*Extracted records*:
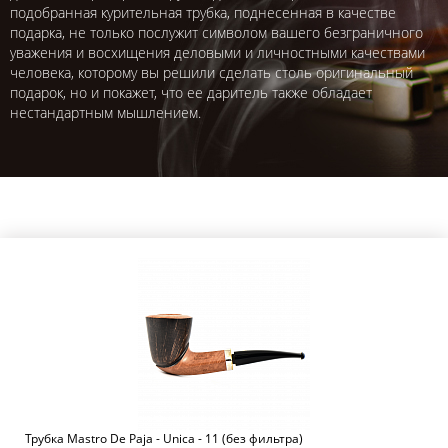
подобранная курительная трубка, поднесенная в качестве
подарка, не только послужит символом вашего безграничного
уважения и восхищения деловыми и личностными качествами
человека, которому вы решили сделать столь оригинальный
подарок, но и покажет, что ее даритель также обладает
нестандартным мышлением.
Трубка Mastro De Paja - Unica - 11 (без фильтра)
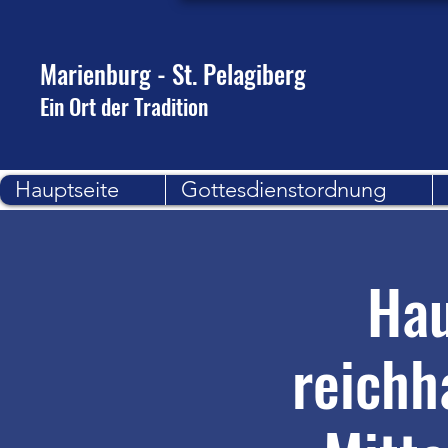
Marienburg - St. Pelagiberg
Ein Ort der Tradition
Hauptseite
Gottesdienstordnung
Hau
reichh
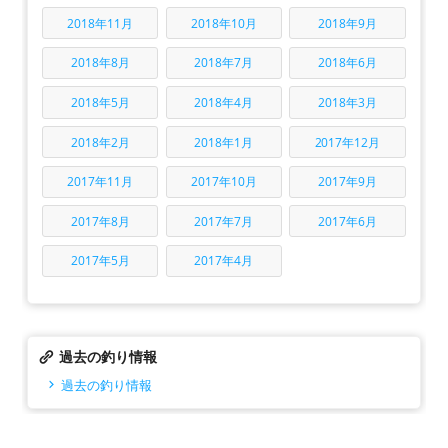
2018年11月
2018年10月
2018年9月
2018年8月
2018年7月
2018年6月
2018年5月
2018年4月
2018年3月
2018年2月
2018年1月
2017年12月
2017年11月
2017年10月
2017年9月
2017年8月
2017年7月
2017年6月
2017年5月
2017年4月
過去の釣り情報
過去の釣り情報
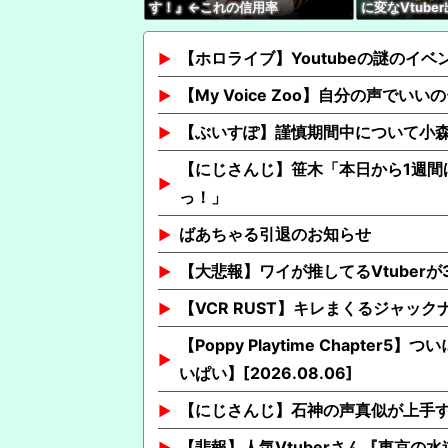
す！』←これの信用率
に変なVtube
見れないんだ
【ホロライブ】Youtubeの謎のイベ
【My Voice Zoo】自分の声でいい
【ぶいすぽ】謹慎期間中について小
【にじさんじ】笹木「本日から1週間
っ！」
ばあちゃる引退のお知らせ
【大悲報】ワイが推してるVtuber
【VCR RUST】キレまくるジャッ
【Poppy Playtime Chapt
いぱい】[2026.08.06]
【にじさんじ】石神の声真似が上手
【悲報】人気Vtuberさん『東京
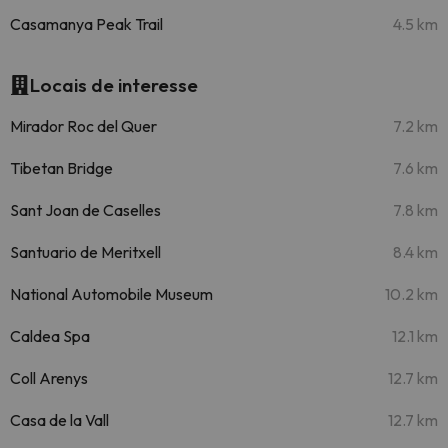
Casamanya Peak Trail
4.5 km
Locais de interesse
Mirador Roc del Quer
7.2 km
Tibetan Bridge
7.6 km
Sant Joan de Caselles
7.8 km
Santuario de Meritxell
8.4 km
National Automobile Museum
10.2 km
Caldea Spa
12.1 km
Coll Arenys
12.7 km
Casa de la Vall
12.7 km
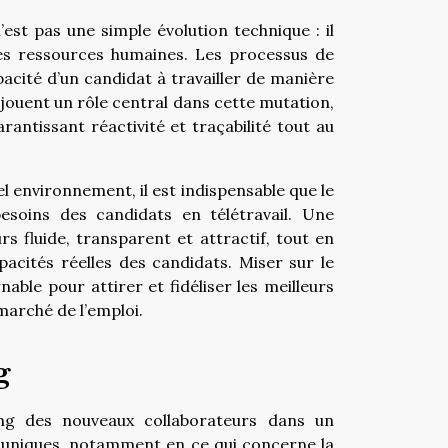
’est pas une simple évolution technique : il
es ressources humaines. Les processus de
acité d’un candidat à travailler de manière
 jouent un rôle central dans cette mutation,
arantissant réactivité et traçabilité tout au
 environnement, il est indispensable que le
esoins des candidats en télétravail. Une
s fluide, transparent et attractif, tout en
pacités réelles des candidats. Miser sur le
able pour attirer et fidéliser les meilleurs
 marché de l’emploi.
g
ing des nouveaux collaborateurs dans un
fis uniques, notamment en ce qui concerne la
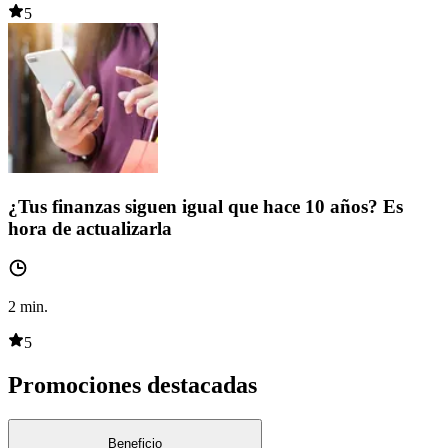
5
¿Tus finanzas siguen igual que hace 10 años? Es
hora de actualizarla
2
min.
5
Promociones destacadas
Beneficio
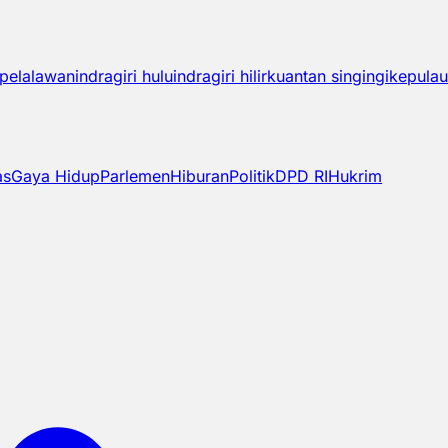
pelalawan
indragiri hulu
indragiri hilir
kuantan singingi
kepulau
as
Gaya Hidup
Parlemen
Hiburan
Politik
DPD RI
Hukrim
==
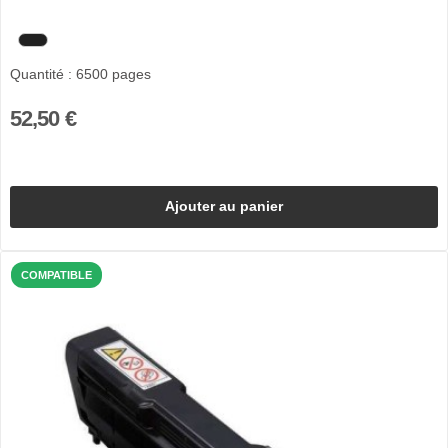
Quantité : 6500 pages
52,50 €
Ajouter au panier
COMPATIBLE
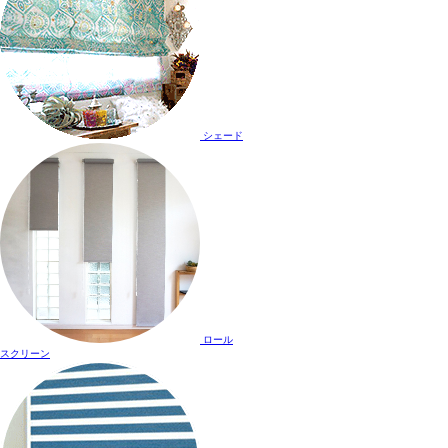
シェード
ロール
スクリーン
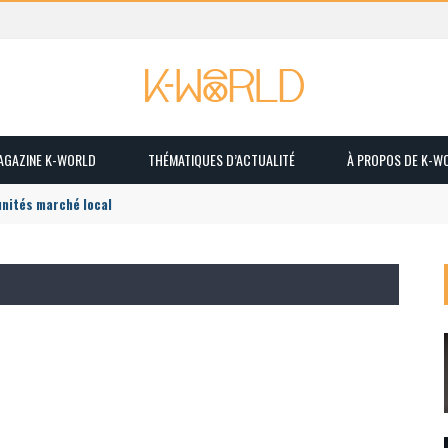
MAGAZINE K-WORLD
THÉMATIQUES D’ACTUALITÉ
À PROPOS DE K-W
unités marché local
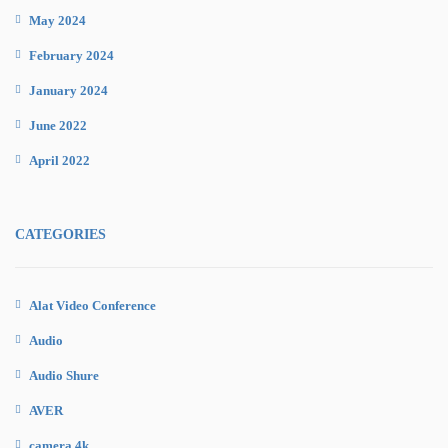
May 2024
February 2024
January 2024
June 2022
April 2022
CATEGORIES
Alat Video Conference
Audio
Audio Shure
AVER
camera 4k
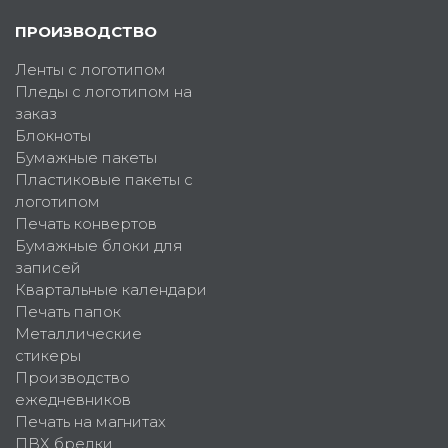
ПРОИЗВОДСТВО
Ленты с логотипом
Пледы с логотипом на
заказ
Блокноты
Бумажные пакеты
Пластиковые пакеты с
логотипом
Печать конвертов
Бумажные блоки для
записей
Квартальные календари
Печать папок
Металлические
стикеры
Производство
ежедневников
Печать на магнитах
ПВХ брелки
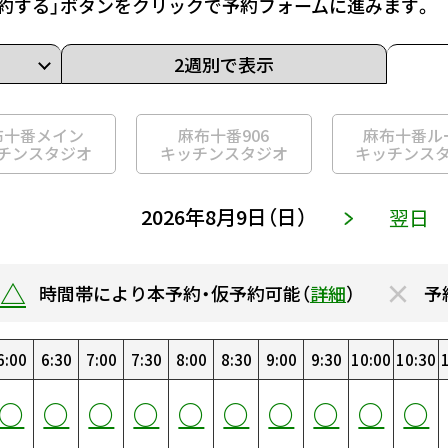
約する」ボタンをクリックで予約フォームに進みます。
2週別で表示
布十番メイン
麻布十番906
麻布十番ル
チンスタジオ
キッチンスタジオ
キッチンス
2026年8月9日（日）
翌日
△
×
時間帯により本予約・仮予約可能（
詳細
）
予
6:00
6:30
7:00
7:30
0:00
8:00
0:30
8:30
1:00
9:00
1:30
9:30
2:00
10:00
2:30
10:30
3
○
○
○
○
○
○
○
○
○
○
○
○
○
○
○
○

*Work task*: With "dans" as the string to match, show every line of the entries above that has it.

*Reply*:
 jouent un rôle central dans cette mutation,
ing des nouveaux collaborateurs dans un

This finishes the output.